The Encyclopædia Britannica Second Edition (1777–1784) is a 10-volume reference work, an edition of the Encyclopædia Britannica. It was developed during the encyclopaedia's earliest period as a two-man operation founded by Colin Macfarquhar and Andrew Bell, in Edinburgh, Scotland, and was sold unbound in subscription format over a period of 7 years. Most of the medical and scientific articles, as well as the minor articles, were written by James Tytler. All copperplates were created by Bell.

Vol 1. A 1778;
Vol 2. A-B 1778;
Vol 3. C 1778;
Vol 4. D-F 1779;
Vol 5. G-J 1780;
Vol 6. K-L 1780;
Vol 7. M-O 1781;
Vol 8. O-P 1781;
Vol 9. P-S 1782;
Vol 10. S-Z 1783, with a 204-page appendix, 1784.

Historical context
The second edition is especially interesting to the American reader, as it was written during the course of the American Revolutionary War. Volume 1 was written when New York City was occupied by the British Army, and the course of the war was still quite undecided. Volume 10 was written the year after Cornwallis capitulated and sovereignty was recognized.
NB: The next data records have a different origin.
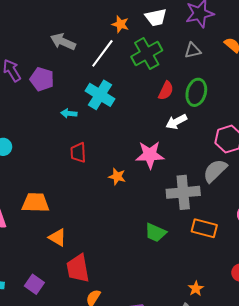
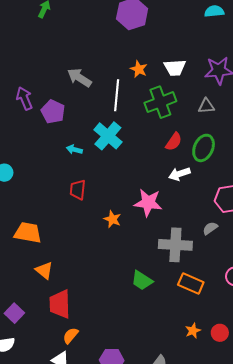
white line: (102, 53) -> (117, 95), turned -40
gray semicircle: (215, 171) -> (210, 228), size x0.6
orange star: (196, 289) -> (193, 331), moved

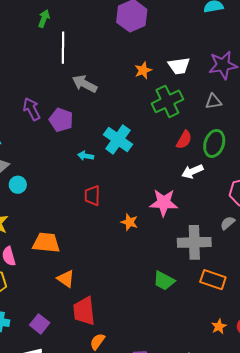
orange star: (139, 69) -> (143, 70), turned 30
white line: (117, 95) -> (63, 48), moved

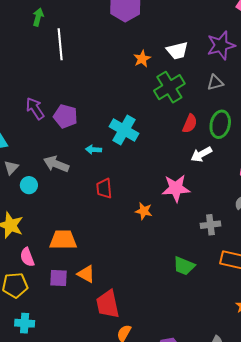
gray arrow: (85, 84) -> (56, 164), moved
gray cross: (194, 242) -> (210, 225), size x0.6
purple square: (40, 324) -> (58, 278), moved, turned -30

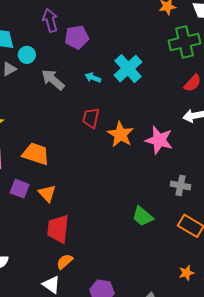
purple pentagon: (65, 116) -> (77, 37), turned 30
cyan circle: (29, 185) -> (27, 55), moved
orange star: (144, 211) -> (120, 134), moved, size x1.5

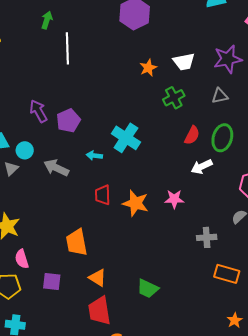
green cross: (184, 42) -> (174, 98), size x0.7
pink star: (159, 140) -> (174, 199), size x0.7
orange trapezoid: (36, 154) -> (77, 242), moved, turned -104
orange triangle: (47, 193) -> (98, 278), moved
green trapezoid: (143, 216) -> (148, 289), moved

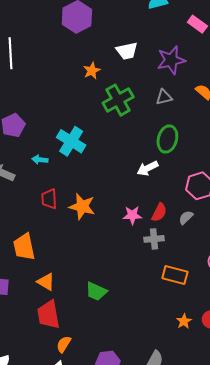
white trapezoid: (184, 62) -> (127, 51), moved
green cross: (174, 98) -> (118, 100), size x1.4
red semicircle: (192, 135) -> (159, 212), moved
pink star: (174, 199) -> (132, 215), moved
In the article Colonies, page 2072-2080 Tytler goes into great detail about the British colonies in America and the causes of the revolution, and treats it with an unsympathetic yet neutral, scholarly viewpoint.  Volumes written early, such as volume 2 in the article Boston, where mention is made of "the present American war," and volume 4 in the article New England (under E for England), have these places described as British colonies. In volume 10, written at the end of the war, the article Virginia describes it as "Late one of the British colonies, now one of the United States of North America." Later in that same volume, in the article New York (listed under Y for York), the correctly named "United States of America" is mentioned.

Collaboraters
After the success of the first edition, the second was a more ambitious project, with the addition of history and biography articles. Smellie, editor of the first edition, declined the job for the second, principally because he objected to the addition of biography. Macfarquhar took over the role himself, aided by pharmacist James Tytler, M.A., who was known as an able writer and willing to work for a very low wage. Macfarquhar and Bell rescued Tytler from Holyrood Palace, a debtors' prison, and employed him for seven years at 17 shillings per week. Tytler was a polymath, educated by his father in classic languages and theology, and at Edinburgh in medicine, surgery, pharmacy, and chemistry. He wrote many science and history articles and almost all of the minor articles; by Robert Burns' estimate, Tytler wrote over three-quarters of the second edition. On subjects in which he was not expert, he would copy and paste from contemporary sources. For example, on articles related to Law, such as Corporation, he took large sections of text from William Blackstone's Commentaries on the Laws of England. In compiling the many biographical articles, he borrowed heavily from Biographia Britannica and other sources, often copying word-for-word. His experience and livelihood in surgery and pharmacy led to his authoring unusually long articles in those fields, as well as related subjects such as chemistry and medicine, but he also wrote long articles for, "Electricity" and "Optics," which were outside his field. He was a gifted writer, being in charge of editing the copy and galleys himself, and helping typeset in the printing room. He would sometimes write without using any sort of manuscript, simply setting type as he wrote. In fact, Burns described him as being a printer by trade.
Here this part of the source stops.